Records excerpted from a collection
/---

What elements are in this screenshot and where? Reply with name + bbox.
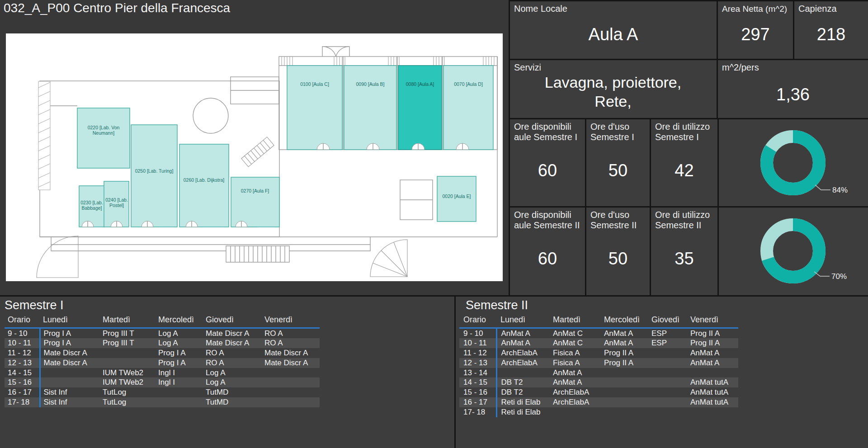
lesson-cell: DB T2 — [496, 387, 549, 397]
lesson-cell — [647, 377, 686, 387]
column-header-orario: Orario — [5, 314, 40, 328]
lesson-cell: Log A — [203, 377, 261, 387]
orario-cell: 10 - 11 — [5, 338, 40, 348]
room-lab-von-neumann[interactable]: 0220 [Lab. VonNeumann] — [77, 108, 130, 168]
ore-disponibili-sem1-value: 60 — [510, 161, 585, 180]
orario-cell: 11 - 12 — [459, 348, 496, 358]
lesson-cell — [600, 387, 647, 397]
room-lab-dijkstra[interactable]: 0260 [Lab. Dijkstra] — [179, 144, 229, 227]
tile-ore-uso-sem1: Ore d'uso Semestre I 50 — [586, 119, 650, 206]
lesson-cell: AnMat A — [686, 348, 738, 358]
room-aula-f[interactable]: 0270 [Aula F] — [231, 177, 279, 227]
room-lab-postel[interactable]: 0240 [Lab.Postel] — [104, 181, 129, 227]
room-aula-a[interactable]: 0080 [Aula A] — [398, 66, 442, 150]
lesson-cell — [600, 397, 647, 407]
lesson-cell — [647, 397, 686, 407]
schedule-row: 10 - 11Prog I AProg III TLog AMate Discr… — [5, 338, 320, 348]
column-header-lunedì: Lunedì — [496, 314, 549, 328]
lesson-cell: DB T2 — [496, 377, 549, 387]
m2-pers-label: m^2/pers — [722, 62, 762, 73]
ore-utilizzo-sem2-value: 35 — [651, 249, 717, 269]
column-header-mercoledì: Mercoledì — [600, 314, 647, 328]
lesson-cell: Reti di Elab — [496, 397, 549, 407]
room-aula-c[interactable]: 0100 [Aula C] — [287, 66, 342, 150]
lesson-cell: AnMat tutA — [686, 377, 738, 387]
tile-capienza: Capienza 218 — [794, 1, 868, 59]
column-header-martedì: Martedì — [99, 314, 155, 328]
nome-locale-label: Nome Locale — [514, 4, 570, 14]
lesson-cell — [647, 358, 686, 368]
ore-utilizzo-sem1-value: 42 — [651, 161, 717, 180]
schedule-row: 15 - 16IUM TWeb2Ingl ILog A — [5, 377, 320, 387]
lesson-cell — [686, 368, 738, 378]
lesson-cell: AnMat C — [549, 338, 600, 348]
column-header-lunedì: Lunedì — [40, 314, 99, 328]
ore-disponibili-sem2-label: Ore disponibili aule Semestre II — [514, 210, 585, 231]
orario-cell: 16 - 17 — [459, 397, 496, 407]
schedule-row: 10 - 11AnMat AAnMat CAnMat AESPProg II A — [459, 338, 738, 348]
area-netta-value: 297 — [718, 25, 793, 44]
lesson-cell: IUM TWeb2 — [99, 368, 155, 378]
orario-cell: 10 - 11 — [459, 338, 496, 348]
column-header-venerdì: Venerdì — [686, 314, 738, 328]
lesson-cell: Log A — [155, 328, 203, 338]
schedule-row: 11 - 12Mate Discr AProg I ARO AMate Disc… — [5, 348, 320, 358]
orario-cell: 15 - 16 — [459, 387, 496, 397]
room-label: 0230 [Lab.Babbage] — [80, 200, 103, 211]
orario-cell: 16 - 17 — [5, 387, 40, 397]
lesson-cell: RO A — [261, 328, 320, 338]
schedule-divider — [454, 297, 456, 448]
orario-cell: 9 - 10 — [459, 328, 496, 338]
room-aula-e[interactable]: 0020 [Aula E] — [437, 176, 476, 222]
column-header-giovedì: Giovedì — [203, 314, 261, 328]
semestre1-table: OrarioLunedìMartedìMercoledìGiovedìVener… — [5, 314, 320, 407]
lesson-cell: TutLog — [99, 387, 155, 397]
schedule-row: 15 - 16DB T2ArchElabAAnMat tutA — [459, 387, 738, 397]
lesson-cell: Prog II A — [600, 358, 647, 368]
lesson-cell: Mate Discr A — [40, 348, 99, 358]
lesson-cell — [261, 368, 320, 378]
page-title: 032_A_P00 Centro Pier della Francesca — [4, 1, 230, 15]
ore-utilizzo-sem2-label: Ore di utilizzo Semestre II — [655, 210, 717, 231]
column-header-mercoledì: Mercoledì — [155, 314, 203, 328]
orario-cell: 11 - 12 — [5, 348, 40, 358]
lesson-cell: AnMat A — [600, 328, 647, 338]
tile-ore-disponibili-sem1: Ore disponibili aule Semestre I 60 — [510, 119, 585, 206]
room-aula-b[interactable]: 0090 [Aula B] — [344, 66, 396, 150]
tile-donut-sem2: 70% — [719, 207, 868, 295]
lesson-cell: ArchElabA — [496, 358, 549, 368]
lesson-cell: Mate Discr A — [261, 348, 320, 358]
lesson-cell: Sist Inf — [40, 397, 99, 407]
lesson-cell — [496, 368, 549, 378]
capienza-label: Capienza — [798, 4, 837, 14]
lesson-cell: AnMat A — [549, 368, 600, 378]
tile-ore-uso-sem2: Ore d'uso Semestre II 50 — [586, 207, 650, 295]
schedule-row: 9 - 10Prog I AProg III TLog AMate Discr … — [5, 328, 320, 338]
lesson-cell: Log A — [155, 338, 203, 348]
lesson-cell: Mate Discr A — [261, 358, 320, 368]
room-lab-babbage[interactable]: 0230 [Lab.Babbage] — [79, 186, 104, 227]
schedule-row: 11 - 12ArchElabAFisica AProg II AAnMat A — [459, 348, 738, 358]
lesson-cell — [40, 377, 99, 387]
lesson-cell — [647, 407, 686, 417]
lesson-cell — [40, 368, 99, 378]
lesson-cell — [647, 387, 686, 397]
schedule-row: 9 - 10AnMat AAnMat CAnMat AESPProg II A — [459, 328, 738, 338]
orario-cell: 14 - 15 — [5, 368, 40, 378]
lesson-cell — [261, 377, 320, 387]
orario-cell: 14 - 15 — [459, 377, 496, 387]
room-lab-turing[interactable]: 0250 [Lab. Turing] — [131, 125, 177, 227]
lesson-cell: AnMat A — [686, 358, 738, 368]
schedule-row: 14 - 15IUM TWeb2Ingl ILog A — [5, 368, 320, 378]
room-aula-d[interactable]: 0070 [Aula D] — [443, 66, 493, 150]
ore-uso-sem1-value: 50 — [586, 161, 650, 180]
orario-cell: 17- 18 — [5, 397, 40, 407]
orario-cell: 17- 18 — [459, 407, 496, 417]
room-label: 0080 [Aula A] — [406, 81, 434, 87]
tile-ore-utilizzo-sem1: Ore di utilizzo Semestre I 42 — [651, 119, 717, 206]
tile-m2-pers: m^2/pers 1,36 — [718, 60, 868, 118]
servizi-label: Servizi — [514, 62, 544, 73]
room-label: 0100 [Aula C] — [300, 81, 329, 87]
orario-cell: 12 - 13 — [5, 358, 40, 368]
ore-utilizzo-sem1-label: Ore di utilizzo Semestre I — [655, 122, 717, 142]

\---

Repeat the data exactly as written, but without the pictures.

### RESULT OF THE EXERCISE
What elements are in this screenshot and where? Reply with name + bbox.
lesson-cell: DB T2 — [496, 387, 549, 397]
lesson-cell — [647, 377, 686, 387]
column-header-orario: Orario — [5, 314, 40, 328]
lesson-cell: Log A — [203, 377, 261, 387]
orario-cell: 10 - 11 — [5, 338, 40, 348]
room-lab-von-neumann[interactable]: 0220 [Lab. VonNeumann] — [77, 108, 130, 168]
ore-disponibili-sem1-value: 60 — [510, 161, 585, 180]
orario-cell: 11 - 12 — [459, 348, 496, 358]
lesson-cell — [600, 387, 647, 397]
room-lab-dijkstra[interactable]: 0260 [Lab. Dijkstra] — [179, 144, 229, 227]
tile-ore-uso-sem1: Ore d'uso Semestre I 50 — [586, 119, 650, 206]
lesson-cell: AnMat A — [686, 348, 738, 358]
room-aula-f[interactable]: 0270 [Aula F] — [231, 177, 279, 227]
room-lab-postel[interactable]: 0240 [Lab.Postel] — [104, 181, 129, 227]
room-aula-a[interactable]: 0080 [Aula A] — [398, 66, 442, 150]
lesson-cell — [600, 397, 647, 407]
lesson-cell — [647, 397, 686, 407]
schedule-row: 10 - 11Prog I AProg III TLog AMate Discr… — [5, 338, 320, 348]
column-header-lunedì: Lunedì — [496, 314, 549, 328]
lesson-cell: DB T2 — [496, 377, 549, 387]
m2-pers-label: m^2/pers — [722, 62, 762, 73]
ore-utilizzo-sem2-value: 35 — [651, 249, 717, 269]
column-header-mercoledì: Mercoledì — [600, 314, 647, 328]
lesson-cell: Reti di Elab — [496, 397, 549, 407]
room-aula-c[interactable]: 0100 [Aula C] — [287, 66, 342, 150]
lesson-cell: AnMat tutA — [686, 377, 738, 387]
tile-capienza: Capienza 218 — [794, 1, 868, 59]
column-header-martedì: Martedì — [99, 314, 155, 328]
nome-locale-label: Nome Locale — [514, 4, 570, 14]
lesson-cell — [647, 358, 686, 368]
ore-utilizzo-sem1-value: 42 — [651, 161, 717, 180]
schedule-row: 15 - 16IUM TWeb2Ingl ILog A — [5, 377, 320, 387]
lesson-cell — [686, 368, 738, 378]
lesson-cell: AnMat C — [549, 338, 600, 348]
column-header-lunedì: Lunedì — [40, 314, 99, 328]
ore-disponibili-sem2-label: Ore disponibili aule Semestre II — [514, 210, 585, 231]
orario-cell: 16 - 17 — [459, 397, 496, 407]
schedule-row: 10 - 11AnMat AAnMat CAnMat AESPProg II A — [459, 338, 738, 348]
area-netta-value: 297 — [718, 25, 793, 44]
lesson-cell: IUM TWeb2 — [99, 368, 155, 378]
orario-cell: 10 - 11 — [459, 338, 496, 348]
column-header-venerdì: Venerdì — [686, 314, 738, 328]
lesson-cell: Log A — [155, 328, 203, 338]
schedule-row: 11 - 12Mate Discr AProg I ARO AMate Disc… — [5, 348, 320, 358]
orario-cell: 15 - 16 — [459, 387, 496, 397]
room-label: 0230 [Lab.Babbage] — [80, 200, 103, 211]
orario-cell: 16 - 17 — [5, 387, 40, 397]
lesson-cell: RO A — [261, 328, 320, 338]
schedule-divider — [454, 297, 456, 448]
orario-cell: 9 - 10 — [459, 328, 496, 338]
room-aula-e[interactable]: 0020 [Aula E] — [437, 176, 476, 222]
column-header-giovedì: Giovedì — [203, 314, 261, 328]
semestre1-table: OrarioLunedìMartedìMercoledìGiovedìVener… — [5, 314, 320, 407]
lesson-cell: TutLog — [99, 387, 155, 397]
schedule-row: 15 - 16DB T2ArchElabAAnMat tutA — [459, 387, 738, 397]
lesson-cell: Prog II A — [600, 358, 647, 368]
lesson-cell: Mate Discr A — [40, 348, 99, 358]
lesson-cell — [261, 368, 320, 378]
page-title: 032_A_P00 Centro Pier della Francesca — [4, 1, 230, 15]
ore-utilizzo-sem2-label: Ore di utilizzo Semestre II — [655, 210, 717, 231]
column-header-mercoledì: Mercoledì — [155, 314, 203, 328]
orario-cell: 11 - 12 — [5, 348, 40, 358]
lesson-cell: AnMat A — [600, 328, 647, 338]
tile-ore-disponibili-sem1: Ore disponibili aule Semestre I 60 — [510, 119, 585, 206]
room-aula-b[interactable]: 0090 [Aula B] — [344, 66, 396, 150]
tile-donut-sem2: 70% — [719, 207, 868, 295]
lesson-cell: ArchElabA — [496, 358, 549, 368]
lesson-cell: Mate Discr A — [261, 348, 320, 358]
lesson-cell: Sist Inf — [40, 397, 99, 407]
lesson-cell — [496, 368, 549, 378]
capienza-label: Capienza — [798, 4, 837, 14]
lesson-cell: AnMat A — [549, 368, 600, 378]
tile-ore-uso-sem2: Ore d'uso Semestre II 50 — [586, 207, 650, 295]
schedule-row: 9 - 10Prog I AProg III TLog AMate Discr … — [5, 328, 320, 338]
lesson-cell: Log A — [155, 338, 203, 348]
lesson-cell: Mate Discr A — [261, 358, 320, 368]
room-lab-babbage[interactable]: 0230 [Lab.Babbage] — [79, 186, 104, 227]
schedule-row: 11 - 12ArchElabAFisica AProg II AAnMat A — [459, 348, 738, 358]
lesson-cell — [40, 377, 99, 387]
lesson-cell — [647, 407, 686, 417]
lesson-cell — [40, 368, 99, 378]
lesson-cell — [647, 387, 686, 397]
schedule-row: 9 - 10AnMat AAnMat CAnMat AESPProg II A — [459, 328, 738, 338]
orario-cell: 14 - 15 — [5, 368, 40, 378]
lesson-cell — [261, 377, 320, 387]
orario-cell: 14 - 15 — [459, 377, 496, 387]
room-lab-turing[interactable]: 0250 [Lab. Turing] — [131, 125, 177, 227]
lesson-cell: AnMat A — [686, 358, 738, 368]
schedule-row: 14 - 15IUM TWeb2Ingl ILog A — [5, 368, 320, 378]
room-aula-d[interactable]: 0070 [Aula D] — [443, 66, 493, 150]
ore-uso-sem1-value: 50 — [586, 161, 650, 180]
orario-cell: 17- 18 — [5, 397, 40, 407]
orario-cell: 17- 18 — [459, 407, 496, 417]
room-label: 0080 [Aula A] — [406, 81, 434, 87]
tile-ore-utilizzo-sem1: Ore di utilizzo Semestre I 42 — [651, 119, 717, 206]
tile-m2-pers: m^2/pers 1,36 — [718, 60, 868, 118]
servizi-label: Servizi — [514, 62, 544, 73]
room-label: 0100 [Aula C] — [300, 81, 329, 87]
orario-cell: 12 - 13 — [5, 358, 40, 368]
ore-utilizzo-sem1-label: Ore di utilizzo Semestre I — [655, 122, 717, 142]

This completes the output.